PROBLEM STATEMENT: Scan the entries below and return each line that contains "非常分散".

PROVIDED INFORMATION:
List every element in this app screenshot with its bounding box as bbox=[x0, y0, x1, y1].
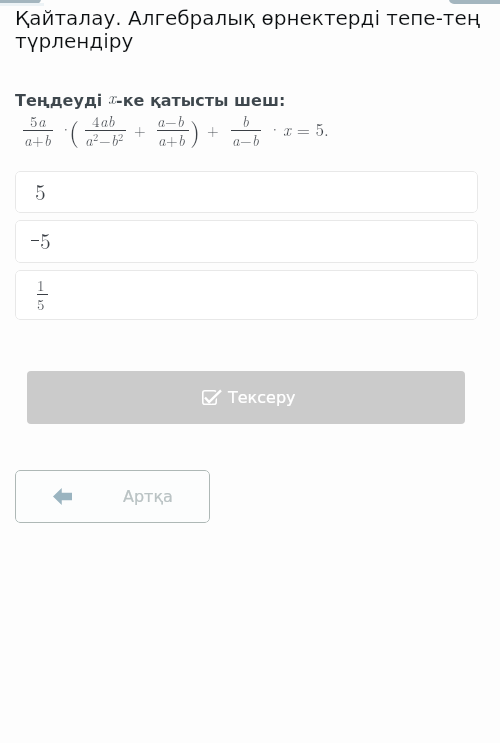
staticText: − bbox=[165, 110, 177, 131]
staticText: · bbox=[60, 118, 72, 139]
staticText: Қайталау. Алгебралық өрнектерді тепе-тең… bbox=[15, 6, 485, 53]
staticText: b bbox=[111, 129, 118, 150]
staticText: x bbox=[283, 117, 291, 141]
staticText: Тексеру bbox=[228, 388, 296, 407]
staticText: a bbox=[85, 129, 93, 150]
staticText: 5 bbox=[40, 225, 51, 255]
staticText: ) bbox=[190, 112, 201, 149]
button[interactable]: 5 bbox=[15, 171, 478, 213]
staticText: a bbox=[232, 129, 240, 150]
staticText: a bbox=[24, 129, 32, 150]
other: Back bbox=[53, 488, 72, 505]
staticText: + bbox=[166, 129, 178, 150]
staticText: Теңдеуді bbox=[15, 91, 108, 110]
staticText: b bbox=[252, 129, 259, 150]
staticText: -ке қатысты шеш: bbox=[116, 91, 286, 110]
staticText: 4 bbox=[92, 110, 100, 131]
staticText: − bbox=[240, 129, 252, 150]
staticText: ab bbox=[100, 110, 115, 131]
staticText: a bbox=[157, 110, 165, 131]
staticText: 2 bbox=[118, 129, 124, 144]
staticText: b bbox=[177, 110, 184, 131]
staticText: − bbox=[99, 129, 111, 150]
staticText: 2 bbox=[93, 129, 99, 144]
staticText: · bbox=[269, 118, 281, 139]
staticText: b bbox=[242, 110, 249, 131]
staticText: 5 bbox=[35, 176, 46, 206]
staticText: = 5. bbox=[291, 117, 329, 141]
staticText: 5 bbox=[37, 293, 45, 314]
staticText: Артқа bbox=[123, 487, 173, 506]
staticText: x bbox=[108, 85, 116, 109]
button[interactable]: Back bbox=[15, 470, 210, 523]
staticText: + bbox=[207, 119, 219, 140]
button[interactable]: 1 bbox=[15, 270, 478, 320]
staticText: + bbox=[134, 119, 146, 140]
staticText: a bbox=[158, 129, 166, 150]
staticText: b bbox=[44, 129, 51, 150]
button[interactable]: 5 bbox=[15, 220, 478, 263]
staticText: b bbox=[178, 129, 185, 150]
staticText: ( bbox=[69, 112, 80, 149]
staticText: + bbox=[32, 129, 44, 150]
staticText: 5 bbox=[30, 110, 38, 131]
staticText: a bbox=[38, 110, 46, 131]
button[interactable]: Тексеру bbox=[27, 371, 465, 424]
staticText: 1 bbox=[37, 274, 45, 295]
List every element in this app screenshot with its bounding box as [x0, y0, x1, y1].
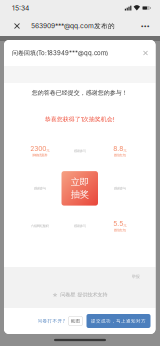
staticText: 5.5: [113, 220, 123, 228]
staticText: 感谢参与: [114, 186, 126, 190]
button[interactable]: Close: [9, 18, 25, 34]
button[interactable]: 截图: [68, 316, 82, 326]
button[interactable]: 举报: [128, 271, 142, 282]
staticText: 恭喜您获得了1次抽奖机会!: [45, 116, 115, 123]
staticText: 六福网红酸奶: [31, 224, 49, 228]
staticText: 8.8: [113, 144, 123, 153]
staticText: 元: [123, 148, 126, 153]
staticText: 问卷打不开?: [38, 318, 64, 324]
staticText: 立即: [71, 176, 89, 188]
staticText: 感谢参与: [74, 224, 86, 228]
staticText: 购物优惠券: [32, 153, 47, 157]
staticText: 您的答卷已经提交，感谢您的参与！: [32, 89, 128, 97]
button[interactable]: More options: [138, 18, 152, 34]
button[interactable]: Dismiss: [140, 47, 152, 59]
button[interactable]: 提交成功，马上通知对方: [86, 314, 150, 328]
staticText: 感谢参与: [74, 149, 86, 153]
staticText: 元: [46, 148, 49, 153]
staticText: •••: [140, 22, 150, 30]
staticText: ☆ 问卷星 提供技术支持: [52, 291, 107, 298]
staticText: 提交成功，马上通知对方: [91, 318, 146, 324]
staticText: 感谢参与: [34, 186, 46, 190]
staticText: 微信红包: [114, 228, 126, 232]
staticText: 抽奖: [71, 189, 89, 200]
staticText: 截图: [70, 318, 80, 324]
staticText: 15:34: [12, 4, 29, 12]
staticText: 微信红包: [114, 153, 126, 157]
staticText: 563909***@qq.com发布的: [31, 22, 115, 30]
button[interactable]: 问卷打不开?: [38, 318, 64, 324]
staticText: 2300: [30, 144, 46, 153]
staticText: 举报: [132, 274, 140, 279]
button[interactable]: 立即: [62, 171, 98, 206]
staticText: 元: [123, 223, 126, 228]
staticText: 问卷回填(To:183949***@qq.com): [12, 49, 108, 57]
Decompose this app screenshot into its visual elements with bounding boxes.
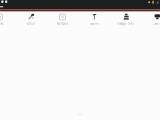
staticText: System [90,22,98,26]
staticText: Camera [153,22,160,26]
staticText: My Styles [57,22,68,26]
staticText: Editor [27,22,35,26]
button[interactable]: My Styles [47,13,78,26]
staticText: Package Info [117,22,134,26]
button[interactable]: System [78,13,110,26]
button[interactable]: Camera [141,13,160,26]
button[interactable]: Looks [0,13,15,26]
button[interactable]: Package Info [110,13,141,26]
staticText: Looks [0,22,3,26]
button[interactable]: Editor [15,13,47,26]
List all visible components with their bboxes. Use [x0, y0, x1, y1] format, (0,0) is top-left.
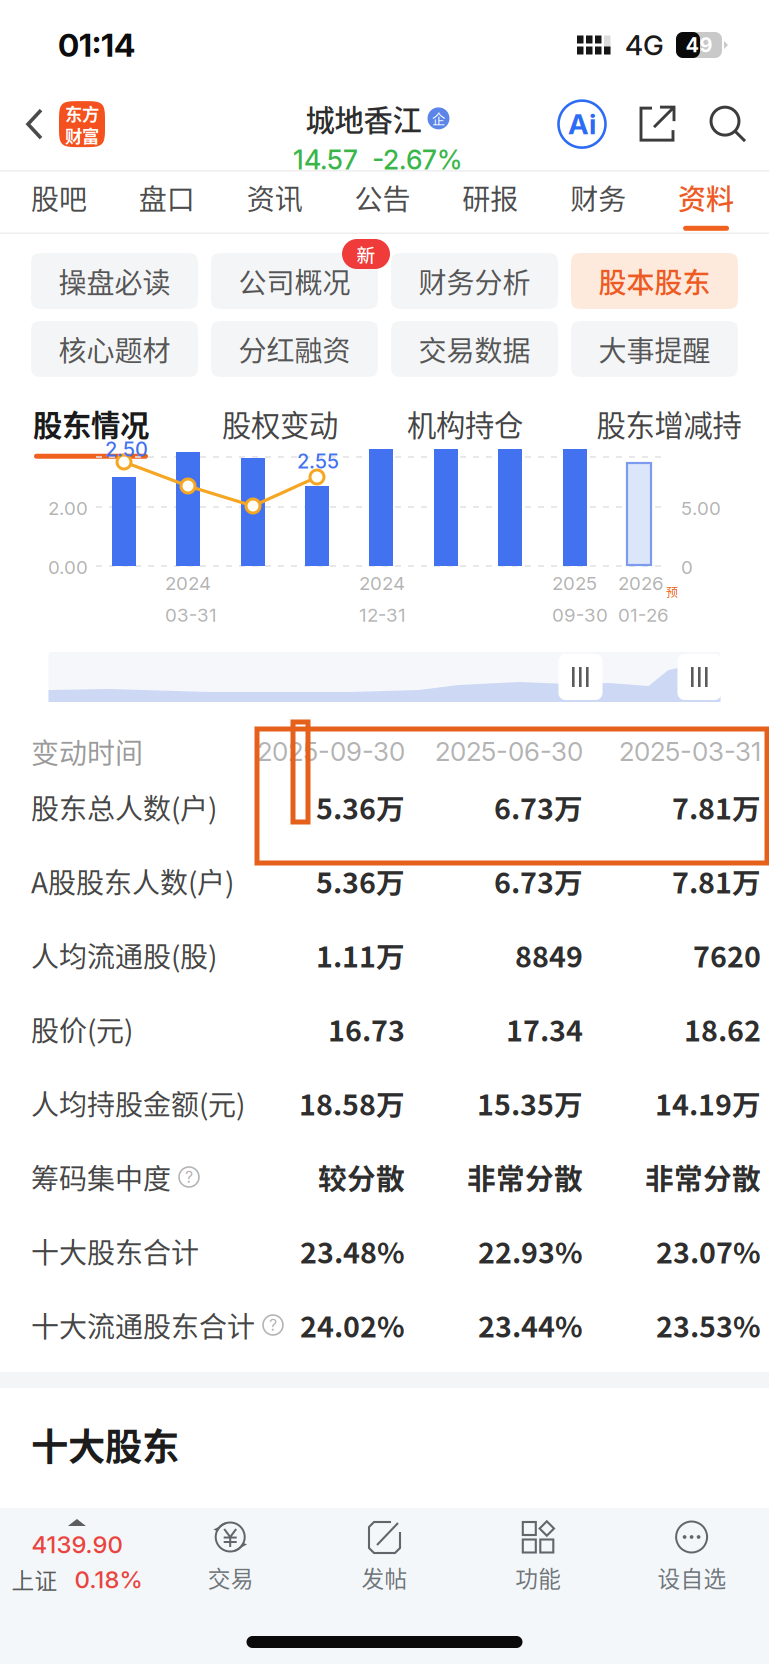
staticText: 14.57 -2.67%	[293, 144, 462, 176]
staticText: 资讯	[247, 177, 303, 218]
staticText: 0	[681, 556, 693, 579]
staticText: 城地香江	[306, 97, 422, 140]
staticText: 股东情况	[33, 402, 149, 445]
staticText: 股本股东	[598, 261, 710, 301]
staticText: A股股东人数(户)	[31, 861, 234, 901]
staticText: 4139.90	[31, 1530, 122, 1559]
staticText: 7.81万	[672, 860, 761, 902]
button[interactable]: Share	[607, 105, 681, 143]
button[interactable]: 功能	[461, 1519, 615, 1619]
button[interactable]: 资料	[652, 165, 760, 239]
staticText: 2025-03-31	[619, 736, 761, 767]
button[interactable]: 股东增减持	[595, 392, 743, 459]
button[interactable]: 股本股东	[571, 253, 738, 309]
staticText: 交易数据	[418, 329, 530, 369]
button[interactable]: 操盘必读	[31, 253, 198, 309]
staticText: 非常分散	[645, 1156, 761, 1198]
button[interactable]: 资讯	[221, 165, 329, 239]
staticText: 2024	[359, 572, 405, 595]
staticText: 16.73	[328, 1008, 405, 1050]
button[interactable]: 股东情况	[32, 392, 150, 459]
staticText: 7.81万	[672, 786, 761, 828]
staticText: 49	[686, 33, 712, 57]
button[interactable]: 研报	[436, 165, 544, 239]
button[interactable]: 财务	[544, 165, 652, 239]
button[interactable]: 分红融资	[211, 321, 378, 377]
button[interactable]: 公司概况	[211, 253, 378, 309]
button[interactable]: 机构持仓	[406, 392, 524, 459]
staticText: 财务	[570, 177, 626, 218]
staticText: 12-31	[359, 604, 406, 626]
staticText: 变动时间	[31, 731, 143, 772]
button[interactable]: AI assistant	[557, 99, 607, 149]
staticText: 2025-09-30	[257, 736, 405, 767]
staticText: 4G	[625, 28, 664, 62]
staticText: 2025	[552, 572, 597, 595]
staticText: 23.07%	[656, 1230, 761, 1272]
staticText: 6.73万	[494, 786, 583, 828]
staticText: 大事提醒	[598, 329, 710, 369]
staticText: 筹码集中度	[31, 1157, 171, 1197]
staticText: 09-30	[552, 604, 608, 626]
button[interactable]: 股权变动	[221, 392, 339, 459]
staticText: 5.36万	[316, 786, 405, 828]
staticText: 0.00	[48, 556, 88, 579]
staticText: 上证	[11, 1563, 57, 1596]
staticText: 较分散	[318, 1156, 405, 1198]
button[interactable]: 股吧	[5, 165, 113, 239]
staticText: 核心题材	[58, 329, 170, 369]
staticText: 预	[666, 583, 678, 600]
staticText: 14.19万	[655, 1082, 761, 1124]
staticText: 操盘必读	[58, 261, 170, 301]
staticText: 新	[356, 240, 376, 268]
button[interactable]: 大事提醒	[571, 321, 738, 377]
staticText: 5.36万	[316, 860, 405, 902]
staticText: 人均流通股(股)	[31, 935, 217, 975]
staticText: 24.02%	[300, 1304, 405, 1346]
staticText: 23.44%	[478, 1304, 583, 1346]
staticText: 研报	[462, 177, 518, 218]
button[interactable]: Back	[0, 84, 59, 164]
staticText: ?	[185, 1167, 193, 1187]
staticText: 01:14	[58, 26, 135, 64]
staticText: 资料	[678, 177, 734, 218]
button[interactable]: 财务分析	[391, 253, 558, 309]
staticText: 23.48%	[300, 1230, 405, 1272]
staticText: 股东总人数(户)	[31, 787, 217, 827]
staticText: 6.73万	[494, 860, 583, 902]
staticText: 十大股东	[31, 1418, 179, 1472]
button[interactable]: 4139.90	[0, 1519, 154, 1619]
button[interactable]: 设自选	[615, 1519, 769, 1619]
staticText: 东方	[65, 100, 99, 126]
button[interactable]: 交易	[154, 1519, 308, 1619]
staticText: 2.00	[48, 497, 88, 520]
staticText: 设自选	[658, 1561, 727, 1594]
staticText: 公告	[354, 177, 410, 218]
button[interactable]: 公告	[329, 165, 436, 239]
staticText: 功能	[515, 1561, 561, 1594]
staticText: 2024	[165, 572, 211, 595]
staticText: 18.58万	[299, 1082, 405, 1124]
staticText: 03-31	[165, 604, 217, 626]
staticText: 盘口	[139, 177, 195, 218]
button[interactable]: 发帖	[308, 1519, 461, 1619]
staticText: 2.55	[297, 449, 339, 473]
button[interactable]: 盘口	[113, 165, 221, 239]
staticText: 0.18%	[74, 1565, 142, 1594]
button[interactable]: East Money	[59, 101, 105, 147]
staticText: 人均持股金额(元)	[31, 1083, 245, 1123]
button[interactable]: 交易数据	[391, 321, 558, 377]
staticText: 机构持仓	[407, 402, 523, 445]
staticText: 公司概况	[238, 261, 350, 301]
staticText: 非常分散	[467, 1156, 583, 1198]
staticText: 企	[432, 109, 445, 128]
button[interactable]: 核心题材	[31, 321, 198, 377]
staticText: 十大股东合计	[31, 1231, 199, 1271]
staticText: 17.34	[506, 1008, 583, 1050]
staticText: 2025-06-30	[435, 736, 583, 767]
staticText: 分红融资	[238, 329, 350, 369]
staticText: 23.53%	[656, 1304, 761, 1346]
button[interactable]: Search	[681, 105, 769, 143]
staticText: 01-26	[618, 604, 669, 626]
staticText: 股吧	[31, 177, 87, 218]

RESULT:
staticText: 非常分散	[645, 1156, 761, 1198]
staticText: 非常分散	[467, 1156, 583, 1198]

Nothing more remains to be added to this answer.